▶ DATA EXCERPTS
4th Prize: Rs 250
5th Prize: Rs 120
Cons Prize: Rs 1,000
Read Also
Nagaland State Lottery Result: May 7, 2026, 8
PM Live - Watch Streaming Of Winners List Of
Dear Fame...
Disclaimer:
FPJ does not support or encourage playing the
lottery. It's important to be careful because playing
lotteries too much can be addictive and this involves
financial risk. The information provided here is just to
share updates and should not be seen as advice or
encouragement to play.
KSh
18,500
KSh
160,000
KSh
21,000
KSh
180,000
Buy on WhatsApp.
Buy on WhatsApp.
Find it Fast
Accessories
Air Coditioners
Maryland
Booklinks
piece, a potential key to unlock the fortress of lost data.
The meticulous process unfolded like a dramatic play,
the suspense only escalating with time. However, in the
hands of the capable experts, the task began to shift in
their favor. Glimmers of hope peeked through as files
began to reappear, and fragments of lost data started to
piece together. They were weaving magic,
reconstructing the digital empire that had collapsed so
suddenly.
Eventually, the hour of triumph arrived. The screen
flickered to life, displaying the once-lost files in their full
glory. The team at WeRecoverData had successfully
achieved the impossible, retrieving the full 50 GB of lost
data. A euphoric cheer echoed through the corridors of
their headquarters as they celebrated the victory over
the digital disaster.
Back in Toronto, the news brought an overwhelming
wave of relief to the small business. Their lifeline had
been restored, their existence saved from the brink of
---
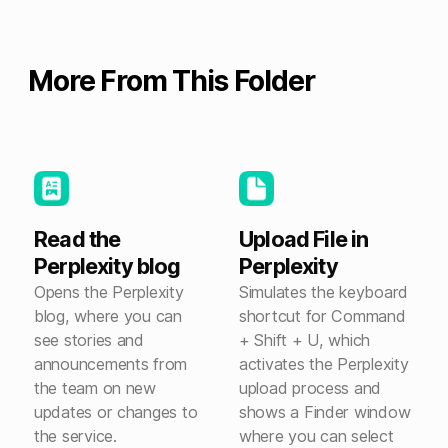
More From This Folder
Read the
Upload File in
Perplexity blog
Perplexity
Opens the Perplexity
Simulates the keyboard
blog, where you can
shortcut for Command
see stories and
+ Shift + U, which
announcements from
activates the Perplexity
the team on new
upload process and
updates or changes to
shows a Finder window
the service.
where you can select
--
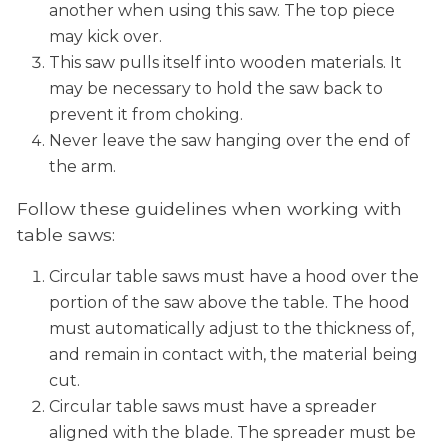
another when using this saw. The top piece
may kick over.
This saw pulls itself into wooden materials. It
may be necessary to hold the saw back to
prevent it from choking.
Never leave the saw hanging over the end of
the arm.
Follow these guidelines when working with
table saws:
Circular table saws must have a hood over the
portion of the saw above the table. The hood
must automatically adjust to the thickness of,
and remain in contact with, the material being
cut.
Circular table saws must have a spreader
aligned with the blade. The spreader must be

▶ ACTION ITEM
Above is a listing; print exactly its lines from the one with "piece, a potential" through the one with "wave of relief", and no other lines.

▶ ANSWER
piece, a potential key to unlock the fortress of lost data.
The meticulous process unfolded like a dramatic play,
the suspense only escalating with time. However, in the
hands of the capable experts, the task began to shift in
their favor. Glimmers of hope peeked through as files
began to reappear, and fragments of lost data started to
piece together. They were weaving magic,
reconstructing the digital empire that had collapsed so
suddenly.
Eventually, the hour of triumph arrived. The screen
flickered to life, displaying the once-lost files in their full
glory. The team at WeRecoverData had successfully
achieved the impossible, retrieving the full 50 GB of lost
data. A euphoric cheer echoed through the corridors of
their headquarters as they celebrated the victory over
the digital disaster.
Back in Toronto, the news brought an overwhelming
wave of relief to the small business. Their lifeline had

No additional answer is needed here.